:: The problem ::
Search the entries for the word "their". Copy every line where it turns up.
-----
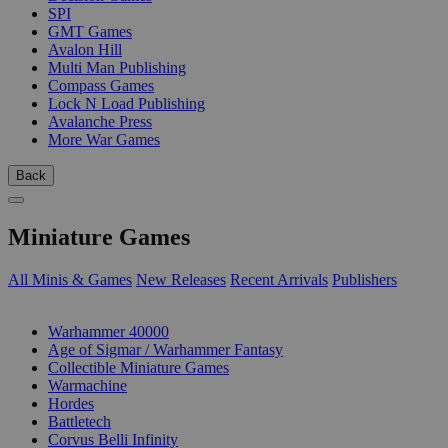
SPI
GMT Games
Avalon Hill
Multi Man Publishing
Compass Games
Lock N Load Publishing
Avalanche Press
More War Games
Back
Miniature Games
All Minis & Games
New Releases
Recent Arrivals
Publishers
SUB-CATEGORIES
Warhammer 40000
Age of Sigmar / Warhammer Fantasy
Collectible Miniature Games
Warmachine
Hordes
Battletech
Corvus Belli Infinity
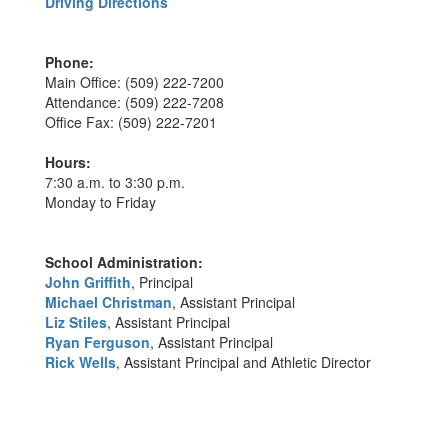
Driving Directions
Phone:
Main Office: (509) 222-7200
Attendance: (509) 222-7208
Office Fax: (509) 222-7201
Hours:
7:30 a.m. to 3:30 p.m.
Monday to Friday
School Administration:
John Griffith
, Principal
Michael Christman
, Assistant Principal
Liz Stiles
, Assistant Principal
Ryan Ferguson
, Assistant Principal
Rick Wells
, Assistant Principal and Athletic Director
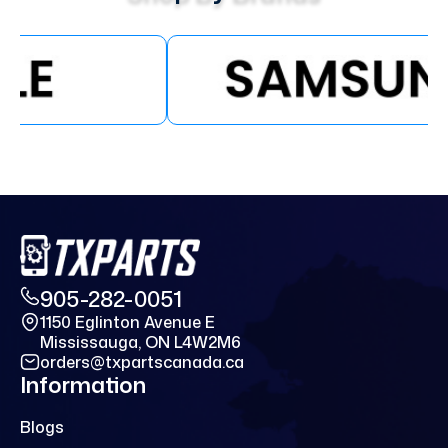
905-282-0051
1150 Eglinton Avenue E
Mississauga, ON L4W2M6
orders@txpartscanada.ca
Information
Blogs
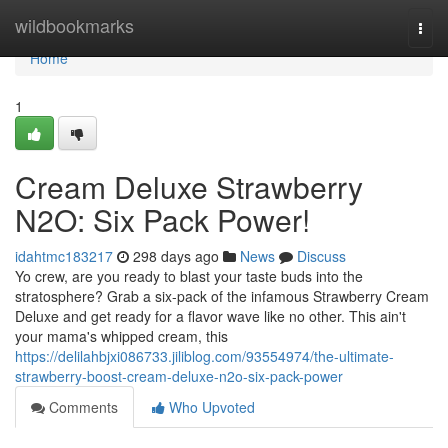
Home
wildbookmarks
Togg
navi
Home
1
Cream Deluxe Strawberry
N2O: Six Pack Power!
idahtmc183217
298 days ago
News
Discuss
Yo crew, are you ready to blast your taste buds into the
stratosphere? Grab a six-pack of the infamous Strawberry Cream
Deluxe and get ready for a flavor wave like no other. This ain't
your mama's whipped cream, this
https://delilahbjxi086733.jiliblog.com/93554974/the-ultimate-
strawberry-boost-cream-deluxe-n2o-six-pack-power
Comments
Who Upvoted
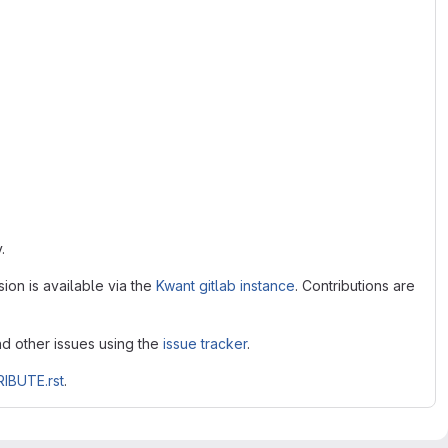
.
ion is available via the
Kwant gitlab instance
. Contributions are
nd other issues using the
issue tracker
.
IBUTE.rst
.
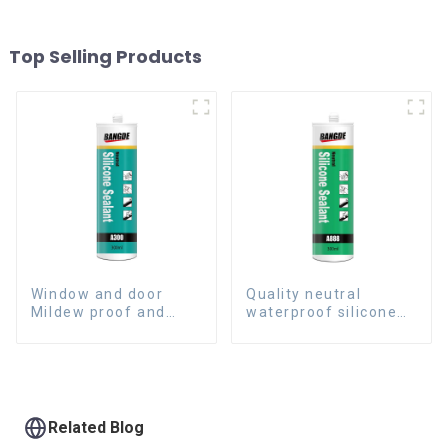
Top Selling Products
Window and door
Quality neutral
Mildew proof and
waterproof silicone
waterproof silicone
sealant for aluminum
sealant
Related Blog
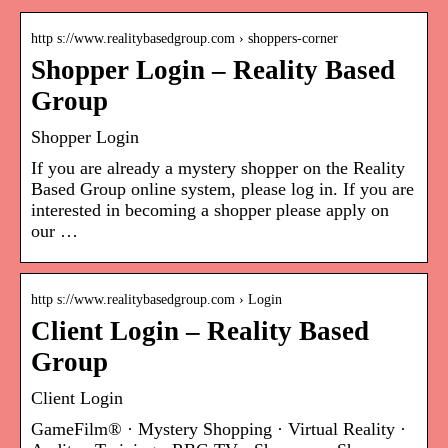
http s://www.realitybasedgroup.com › shoppers-corner
Shopper Login – Reality Based
Group
Shopper Login
If you are already a mystery shopper on the Reality
Based Group online system, please log in. If you are
interested in becoming a shopper please apply on
our …
http s://www.realitybasedgroup.com › Login
Client Login – Reality Based
Group
Client Login
GameFilm® · Mystery Shopping · Virtual Reality ·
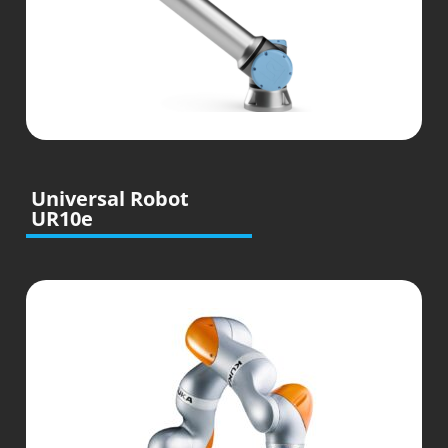
Universal Robot
UR10e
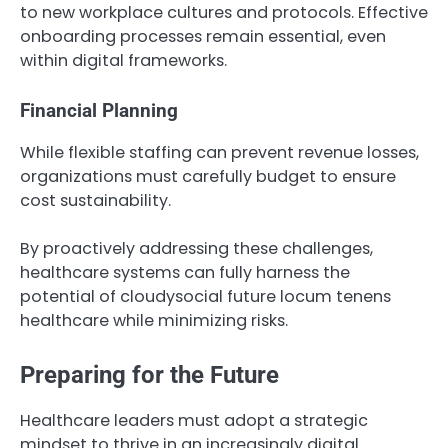
to new workplace cultures and protocols. Effective
onboarding processes remain essential, even
within digital frameworks.
Financial Planning
While flexible staffing can prevent revenue losses,
organizations must carefully budget to ensure
cost sustainability.
By proactively addressing these challenges,
healthcare systems can fully harness the
potential of cloudysocial future locum tenens
healthcare while minimizing risks.
Preparing for the Future
Healthcare leaders must adopt a strategic
mindset to thrive in an increasingly digital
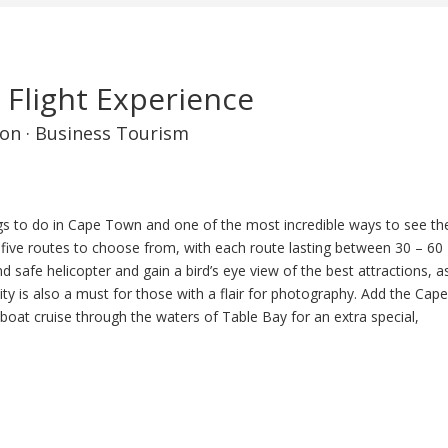
 Flight Experience
on
·
Business Tourism
gs to do in Cape Town and one of the most incredible ways to see th
ver five routes to choose from, with each route lasting between 30 – 60
 safe helicopter and gain a bird’s eye view of the best attractions, a
nity is also a must for those with a flair for photography. Add the Cap
boat cruise through the waters of Table Bay for an extra special,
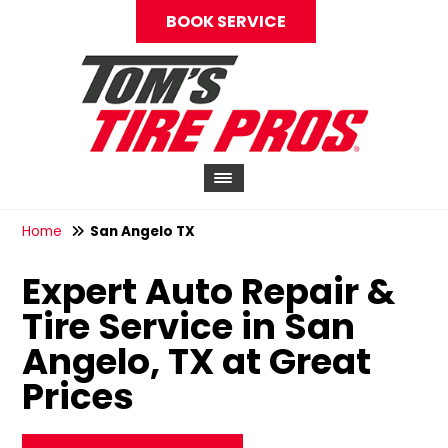
BOOK SERVICE
Home
San Angelo TX
Expert Auto Repair &
Tire Service in San
Angelo, TX at Great
Prices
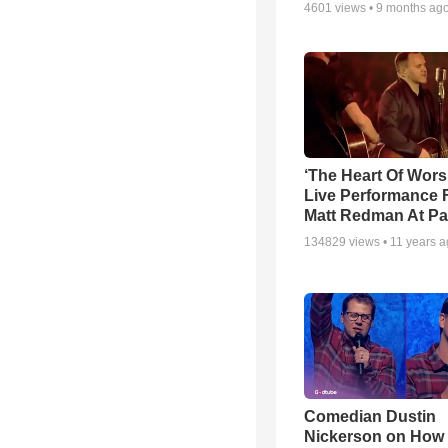
4601
views •
9 months ag
‘The Heart Of Wors
Live Performance
Matt Redman At Pa
134829
views •
11 years 
Comedian Dustin
Nickerson on How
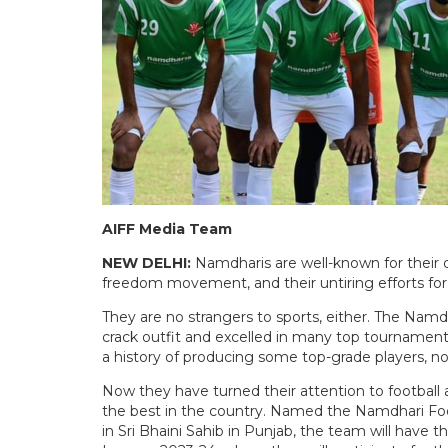
AIFF Media Team
NEW DELHI:
Namdharis are well-known for their de
freedom movement, and their untiring efforts for
They are no strangers to sports, either. The Namd
crack outfit and excelled in many top tournamen
a history of producing some top-grade players, no
Now they have turned their attention to football 
the best in the country. Named the Namdhari Fo
in Sri Bhaini Sahib in Punjab, the team will have the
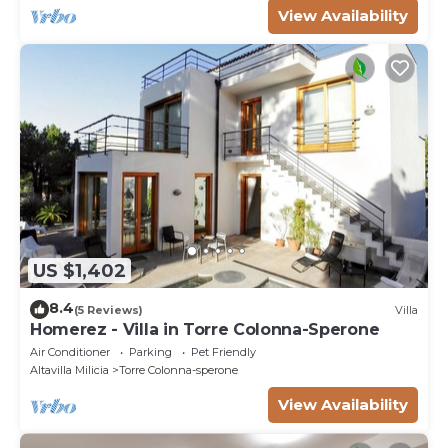
View Availability
US $1,402
8.4
(5 Reviews)
Villa
Homerez - Villa in Torre Colonna-Sperone
Air Conditioner
Parking
Pet Friendly
Altavilla Milicia
Torre Colonna-sperone
View Availability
-----
:: Result ::
Namdharis are well-known for their de
freedom movement, and their untiring efforts for
Now they have turned their attention to football 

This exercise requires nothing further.